Member of the Legislative Assembly of Saskatchewan
- In office 1979–1982
- Preceded by: Charles Whelan
- Succeeded by: Bill Sveinson
- Constituency: Regina North West
- In office 1986–1993
- Preceded by: Bill Sveinson
- Succeeded by: Anita Bergman
- Constituency: Regina North West

Member of Parliament
- In office 1993–1997
- Preceded by: Les Benjamin
- Succeeded by: riding dissolved
- Constituency: Regina—Lumsden
- In office 1997–2000
- Preceded by: first member
- Succeeded by: Larry Spencer
- Constituency: Regina—Lumsden—Lake Centre

Personal details
- Born: May 23, 1950 (age 75) Dauphin, Manitoba, Canada
- Party: Saskatchewan New Democratic Party New Democratic Party of Canada

= John Solomon (Canadian politician) =

Canadian politician

John Lewis Solomon (born May 23, 1950) is a Canadian public servant and former politician. From 2001 until 2008, he was chair of Saskatchewan's Workers' Compensation Board. He was previously a provincial and federal politician.

== Biography ==

Born in Dauphin, Manitoba, Solomon is a former small business operator, and holds degrees in political studies and economics from the University of Manitoba. He also worked for the Canadian National Railway in Winnipeg for three years. He came to Saskatchewan in 1973 and married Janice Lee Bench the following year.

Solomon served as Provincial Secretary for the Saskatchewan New Democratic Party, as executive assistant in the Allan Blakeney government and a corporate planner with SaskTel prior to his election in 1979.

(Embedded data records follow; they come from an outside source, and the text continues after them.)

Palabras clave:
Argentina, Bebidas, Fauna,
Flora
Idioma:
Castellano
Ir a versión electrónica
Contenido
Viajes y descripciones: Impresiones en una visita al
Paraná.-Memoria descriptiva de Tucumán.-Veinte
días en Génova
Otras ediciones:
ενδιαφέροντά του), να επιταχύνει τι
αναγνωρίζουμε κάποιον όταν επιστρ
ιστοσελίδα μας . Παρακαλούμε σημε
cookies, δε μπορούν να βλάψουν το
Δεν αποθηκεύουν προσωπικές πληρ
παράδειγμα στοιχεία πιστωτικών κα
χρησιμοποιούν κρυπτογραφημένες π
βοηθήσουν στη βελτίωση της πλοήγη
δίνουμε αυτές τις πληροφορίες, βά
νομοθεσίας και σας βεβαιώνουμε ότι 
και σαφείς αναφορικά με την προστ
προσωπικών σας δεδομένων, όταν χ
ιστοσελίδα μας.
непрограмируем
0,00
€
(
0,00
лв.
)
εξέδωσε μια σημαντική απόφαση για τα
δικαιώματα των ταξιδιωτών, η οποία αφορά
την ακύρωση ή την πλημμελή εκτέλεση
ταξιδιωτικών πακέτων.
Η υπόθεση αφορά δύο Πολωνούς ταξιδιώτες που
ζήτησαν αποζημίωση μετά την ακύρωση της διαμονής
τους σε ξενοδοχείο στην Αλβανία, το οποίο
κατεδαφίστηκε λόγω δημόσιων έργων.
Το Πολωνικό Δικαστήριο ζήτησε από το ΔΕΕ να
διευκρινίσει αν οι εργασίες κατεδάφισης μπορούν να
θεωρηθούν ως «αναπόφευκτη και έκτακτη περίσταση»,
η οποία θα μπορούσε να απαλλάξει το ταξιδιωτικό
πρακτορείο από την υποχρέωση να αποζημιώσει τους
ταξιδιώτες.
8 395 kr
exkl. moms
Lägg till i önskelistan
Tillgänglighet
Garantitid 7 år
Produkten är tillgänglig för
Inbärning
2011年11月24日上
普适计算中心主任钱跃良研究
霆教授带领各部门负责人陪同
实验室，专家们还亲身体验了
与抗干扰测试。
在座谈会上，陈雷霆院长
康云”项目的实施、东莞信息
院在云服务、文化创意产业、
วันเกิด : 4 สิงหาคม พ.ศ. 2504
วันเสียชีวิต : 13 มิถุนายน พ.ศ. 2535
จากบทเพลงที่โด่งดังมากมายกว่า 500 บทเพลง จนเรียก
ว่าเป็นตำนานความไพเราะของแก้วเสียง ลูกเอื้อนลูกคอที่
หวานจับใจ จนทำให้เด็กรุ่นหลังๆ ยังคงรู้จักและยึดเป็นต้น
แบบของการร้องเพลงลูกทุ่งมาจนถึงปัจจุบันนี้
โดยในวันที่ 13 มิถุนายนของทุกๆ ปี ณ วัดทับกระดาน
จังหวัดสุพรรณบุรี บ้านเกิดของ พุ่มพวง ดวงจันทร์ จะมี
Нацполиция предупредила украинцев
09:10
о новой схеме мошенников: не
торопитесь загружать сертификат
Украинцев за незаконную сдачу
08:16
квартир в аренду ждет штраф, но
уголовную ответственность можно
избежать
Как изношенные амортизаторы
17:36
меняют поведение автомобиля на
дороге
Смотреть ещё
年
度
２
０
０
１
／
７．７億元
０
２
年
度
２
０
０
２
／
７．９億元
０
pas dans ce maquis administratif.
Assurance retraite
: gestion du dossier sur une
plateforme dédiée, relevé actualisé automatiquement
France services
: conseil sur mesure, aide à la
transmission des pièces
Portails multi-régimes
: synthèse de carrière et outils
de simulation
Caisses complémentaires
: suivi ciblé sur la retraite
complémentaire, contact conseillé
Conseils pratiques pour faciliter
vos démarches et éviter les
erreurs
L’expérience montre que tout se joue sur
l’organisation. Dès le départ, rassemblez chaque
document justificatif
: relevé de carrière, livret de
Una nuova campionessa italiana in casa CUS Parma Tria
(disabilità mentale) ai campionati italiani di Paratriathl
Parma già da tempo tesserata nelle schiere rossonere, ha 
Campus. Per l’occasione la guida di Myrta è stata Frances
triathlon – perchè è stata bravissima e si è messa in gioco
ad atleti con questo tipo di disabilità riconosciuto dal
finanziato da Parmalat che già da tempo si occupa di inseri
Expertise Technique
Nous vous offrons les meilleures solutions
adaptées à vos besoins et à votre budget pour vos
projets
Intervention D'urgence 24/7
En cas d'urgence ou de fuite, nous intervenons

He was a Saskatchewan New Democratic Party (NDP) Member of the Legislative Assembly (MLA) in the Legislative Assembly of Saskatchewan for three terms for the riding of Regina North West, and was elected to the House of Commons of Canada in the 1993 federal election. Solomon served as whip for the NDP in the House of Commons from 1996 to 2000. In an election in which the NDP's caucus fell from 43 seats to 9, Solomon was the only rookie MP elected for the federal NDP. He served as MP for Regina—Lumsden and then Regina—Lumsden—Lake Centre until he was defeated by a narrow margin in the 2000 federal election.

Solomon served as fulltime chair of the Saskatchewan Saskatchewan Workers' Compensation Board from 2001 to 2008 and has served as a board director for Tiberius Gold Corp and Conexus Credit Union after earning his professional Chartered Director's designation from the DeGroote School of Business at McMaster University.